T & S Med. Supply Corp. v Travelers Ins. Co. (2018 NY Slip Op 51597(U))
November 9, 2018
The main issue in the case was whether the action by a medical supply corporation to recover assigned first-party no-fault benefits was premature because the plaintiff failed to provide requested verification. The defendant argued that the action was premature because the plaintiff had not provided the requested verification, and the Civil Court granted the defendant's motion for summary judgment dismissing the complaint. However, in opposition to the motion, the plaintiff submitted an affidavit from the owner, which gave rise to a presumption that the requested verification had been mailed to and received by the defendant. The court held that there was a triable issue of fact as to whether the action was premature, and therefore the order was reversed, and the defendant's motion for summary judgment dismissing the complaint was denied.

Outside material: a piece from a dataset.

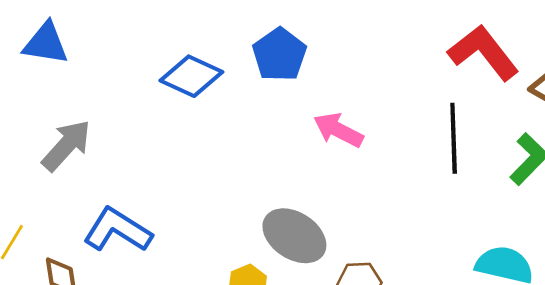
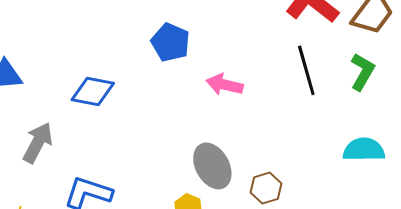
blue diamond: (191, 76) -> (93, 91), moved
gray ellipse: (294, 236) -> (212, 166), turned 42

Acupuncture Now, P.C. v Tri State Consumers Ins. Co. (2018 NY Slip Op 51596(U))
November 9, 2018
The court considered whether a provider could recover first-party no-fault benefits when the assignor failed to appear for scheduled independent medical examinations (IMEs). The main issue was whether the defendant's proof sufficiently established the proper mailing of the IME scheduling letters and whether the assignor failed to appear for the scheduled IMEs. The court held that the defendant's proof did establish the proper mailing of the IME scheduling letters and the assignor's failure to appear for the scheduled IMEs. Therefore, the court affirmed the order, denying the plaintiff's motion for summary judgment and granting the defendant's cross-motion for summary judgment to dismiss the complaint.
Island Life Chiropractic Pain Care, PLLC v State Farm Mut. Auto. Ins. Co. (2018 NY Slip Op 51595(U))
November 9, 2018
The court considered that the plaintiff, Island Life Chiropractic Pain Care, PLLC, was seeking to recover assigned first-party no-fault benefits from the respondent, State Farm Mutual Automobile Ins. Co. The main issue decided was that the defendant's motion for summary judgment to dismiss the complaint was granted on the grounds that the plaintiff had failed to appear for duly scheduled examinations under oath. The holding of the case was that the order to grant the defendant's motion for summary judgment dismissing the complaint was affirmed, and the plaintiff was ordered to pay $25 in costs. The court cited a similar case, Island Life Chiropractic Pain Care, PLLC, as Assignee of Cooper, Kadeem v State Farm Mut. Auto. Ins. Co., in support of its decision.
Island Life Chiropractic Pain Care, PLLC v State Farm Mut. Auto. Ins. Co. (2018 NY Slip Op 51594(U))
November 9, 2018
The court considered a provider's attempt to recover assigned first-party no-fault benefits from an insurance company. The main issue at hand was whether the insurance company's motion for summary judgment, which was granted, dismissing the provider's complaint on the grounds of the provider's failure to appear for duly scheduled examinations under oath (EUOs), was appropriate. The court held that the insurer had provided sufficient proof demonstrating the provider's failure to appear for the EUOs, and that the insurer was not required to provide objective reasons for requesting the EUOs in order to establish its entitlement to summary judgment. As a result, the court affirmed the order granting the insurer's motion for summary judgment dismissing the complaint.